◆ **WHAT THE EXERCISE ASKS**
Go through the lines below and copy any that hold the string "utilisateur".

◆ **DATA**
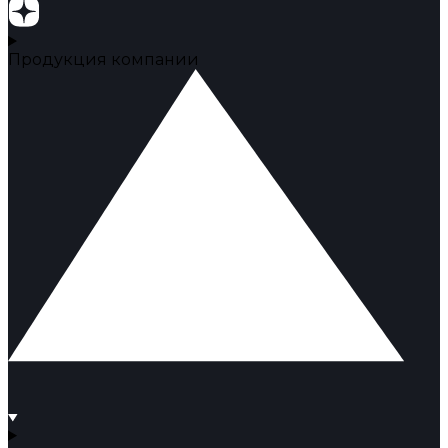
Продукция компании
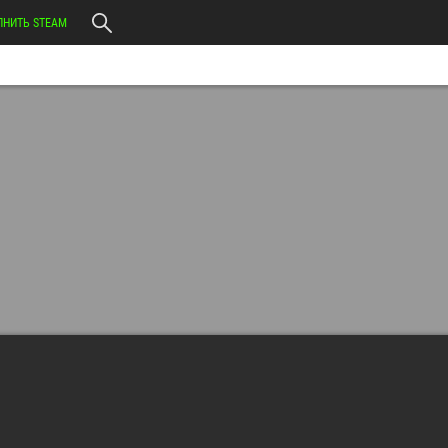
ЛНИТЬ STEAM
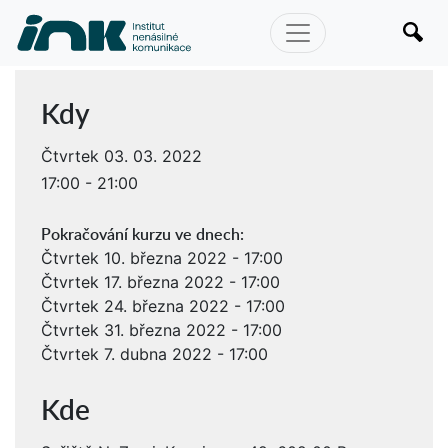
Kdy
Čtvrtek 03. 03. 2022
17:00 - 21:00
Pokračování kurzu ve dnech:
Čtvrtek 10. března 2022 - 17:00
Čtvrtek 17. března 2022 - 17:00
Čtvrtek 24. března 2022 - 17:00
Čtvrtek 31. března 2022 - 17:00
Čtvrtek 7. dubna 2022 - 17:00
Kde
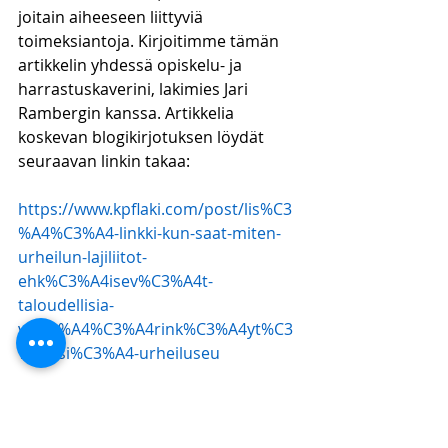
joitain aiheeseen liittyviä 
toimeksiantoja. Kirjoitimme tämän 
artikkelin yhdessä opiskelu- ja 
harrastuskaverini, lakimies Jari 
Rambergin kanssa. Artikkelia 
koskevan blogikirjotuksen löydät 
seuraavan linkin takaa:
https://www.kpflaki.com/post/lis%C3
%A4%C3%A4-linkki-kun-saat-miten-
urheilun-lajiliitot-
ehk%C3%A4isev%C3%A4t-
taloudellisia-
v%C3%A4%C3%A4rink%C3%A4yt%C3
%B6ksi%C3%A4-urheiluseu
17. Paukku, Eelis. Sustainability as 
a basic principle for legislation: a 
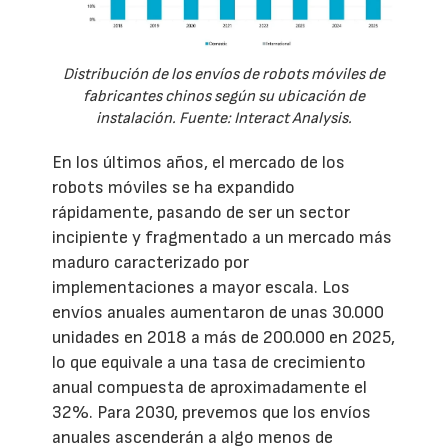
Distribución de los envíos de robots móviles de
fabricantes chinos según su ubicación de
instalación. Fuente: Interact Analysis.
En los últimos años, el mercado de los
robots móviles se ha expandido
rápidamente, pasando de ser un sector
incipiente y fragmentado a un mercado más
maduro caracterizado por
implementaciones a mayor escala. Los
envíos anuales aumentaron de unas 30.000
unidades en 2018 a más de 200.000 en 2025,
lo que equivale a una tasa de crecimiento
anual compuesta de aproximadamente el
32%. Para 2030, prevemos que los envíos
anuales ascenderán a algo menos de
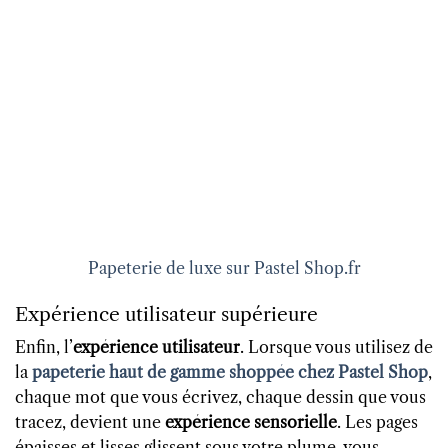
Papeterie de luxe sur Pastel Shop.fr
Expérience utilisateur supérieure
Enfin, l’
expérience utilisateur
. Lorsque vous utilisez de
la
papeterie haut de gamme shoppée chez Pastel Shop
,
chaque mot que vous écrivez, chaque dessin que vous
tracez, devient une
expérience sensorielle
. Les pages
épaisses et lisses glissent sous votre plume, vous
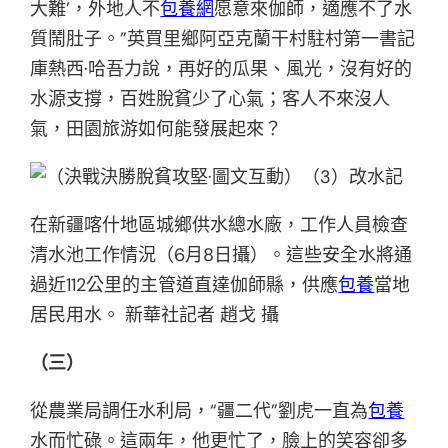
大難’，外地人不
包養網
愿意來伽師，適應不了水
質鬧肚子。”英買里鄉阿亞克蘭干村駐村第一書記
庫熱西·哈吾力說，再好的瓜果、風光，沒有好的
水源支撐，百姓脫貧少了心氣；客人不來沒人
氣，田園旅游如何能發展起來？
在新疆喀什地區城鄉供水總水廠，工作人員檢查
清水池工作情況（6月8日攝）。這些安全水將通
過近112公里的主管道直達伽師縣，供應
包養
當地
居民用水。 新華社記者 趙戈 攝
（三）
從農業局調任水利局，“疆二代”劉虎一直為
包養
水而忙碌。這兩年，他更忙了，臉上的笑容卻多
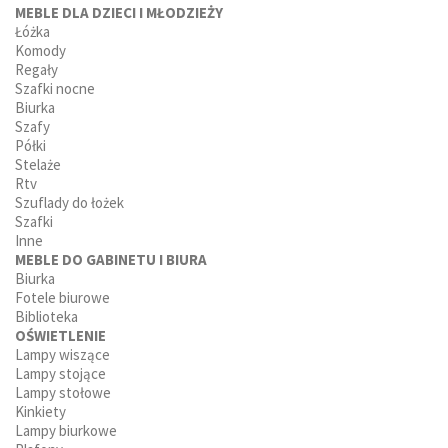
MEBLE DLA DZIECI I MŁODZIEŻY
Łóżka
Komody
Regały
Szafki nocne
Biurka
Szafy
Półki
Stelaże
Rtv
Szuflady do łożek
Szafki
Inne
MEBLE DO GABINETU I BIURA
Biurka
Fotele biurowe
Biblioteka
OŚWIETLENIE
Lampy wiszące
Lampy stojące
Lampy stołowe
Kinkiety
Lampy biurkowe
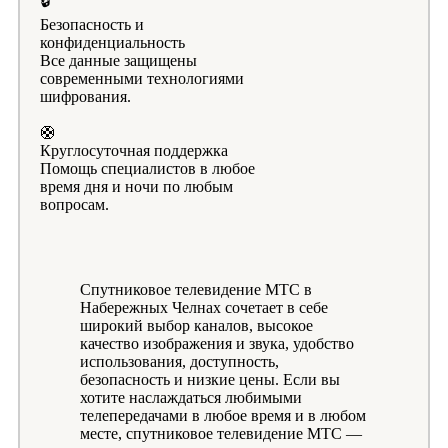
🔒
Безопасность и
конфиденциальность
Все данные защищены
современными технологиями
шифрования.
🛟
Круглосуточная поддержка
Помощь специалистов в любое
время дня и ночи по любым
вопросам.
Спутниковое телевидение МТС в
Набережных Челнах сочетает в себе
широкий выбор каналов, высокое
качество изображения и звука, удобство
использования, доступность,
безопасность и низкие цены. Если вы
хотите наслаждаться любимыми
телепередачами в любое время и в любом
месте, спутниковое телевидение МТС —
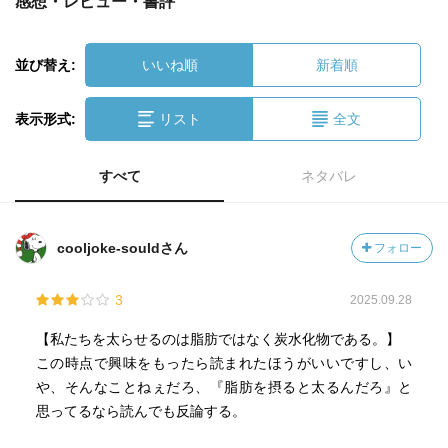
感想・レビュー・書評
並び替え:
いいね順
新着順
表示形式:
リスト
全文
すべて
ネタバレ
cooljoke-souldさん
フォロー
3
2025.09.28
【私たちを太らせるのは脂肪ではなく炭水化物である。】
この時点で興味をもったら読まれたほうがいいですし、い
や、そんなことねぇだろ、『脂肪を摂ると太るんだろ』と
思ってるなら読んでも反論する。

◆ **EXERCISE OUTPUT**
Expérience utilisateur supérieure
expérience utilisateur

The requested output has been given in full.